I have just picked up a local pheasant from my butcher. I really enjoy pheasant, but I've never found the best way to roast one (or should I say bake?). Timings in recipes vary for many hours to 30mins. I'm not sure which ones to believe! What are your preferred ways to cook one in the oven?


----------



## Roll_Bones (Dec 3, 2016)

I have never had pheasant.  Is it wild or farmed?
 I have eaten wild game before and this is the only time you will read these words.
Crock Pot.

I'm certain someone with experience with pheasant can help you much better than me.
Good luck.


----------



## CakePoet (Dec 3, 2016)

Only  time my exhusband did anything worth mentioning was when he shot a pheasant.
I used this recipe and it came out yummy.
Pot-Roast of Pheasant with Shallots and Caramelised Apples | Recipes | Delia Online


----------



## dragnlaw (Dec 4, 2016)

Haven't done a pheasant in a very long time, since my parents passed.  Always came home with a couple from their freezer when I went to visit. 

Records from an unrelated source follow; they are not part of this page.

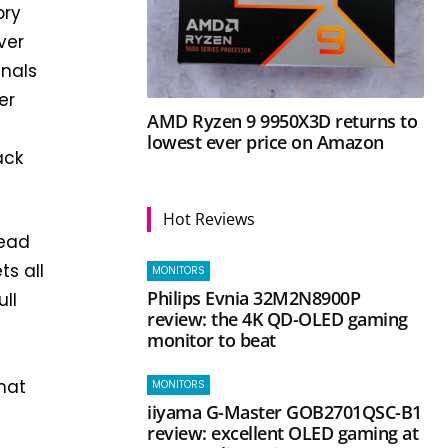
ory
ver
gnals
er
AMD Ryzen 9 9950X3D returns to
lowest ever price on Amazon
ack
Hot Reviews
lead
s all
MONITORS
Philips Evnia 32M2N8900P
ll
review: the 4K QD-OLED gaming
monitor to beat
that
MONITORS
iiyama G-Master GOB2701QSC-B1
review: excellent OLED gaming at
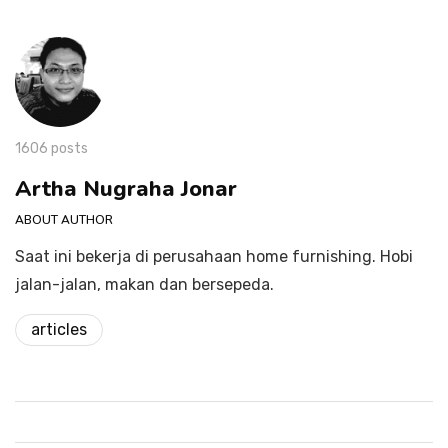
1606 posts
Artha Nugraha Jonar
ABOUT AUTHOR
Saat ini bekerja di perusahaan home furnishing. Hobi
jalan-jalan, makan dan bersepeda.
articles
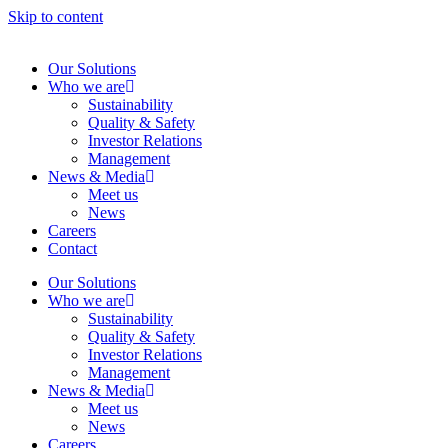
Skip to content
Our Solutions
Who we are
Sustainability
Quality & Safety
Investor Relations
Management
News & Media
Meet us
News
Careers
Contact
Our Solutions
Who we are
Sustainability
Quality & Safety
Investor Relations
Management
News & Media
Meet us
News
Careers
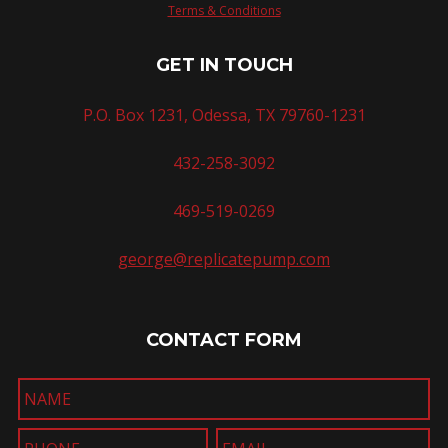
Terms & Conditions
GET IN TOUCH
P.O. Box 1231, Odessa, TX 79760-1231
432-258-3092
469-519-0269
george@replicatepump.com
CONTACT FORM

Mom always baked them in a milk based sauce casserole and I followed suit. lol, I wasn't very adventurous with cooking back then.  Internet didn't exist to explore like we can now! I just stayed safe and followed Mom.   I will try to find the recipe. 

Mom used the milk base to help take out the gaminess of the birds.  It worked.


----------



## Sagittarius (May 15, 2017)

Jamie Oliver and The BBC both have some amazing recipes for Pheasant. 

Here is Jamie Oliver´s link:  www.jamieoliver.com/recipes/game/recipes-whole-roasted-pheasant .. 

Ingredients for roasting Pheasant are:

1 litre of home made chicken stock 
1 carrot 
3 small onions
150 butter
1 sprig thyme 
75 Ml. Dry white wine

There are several on the BBC that are prepared similar to a roast turkey, with cranberries and chestnut stuffing; wild mushrooms and potatoes etcetra. 

Hope this helps.


----------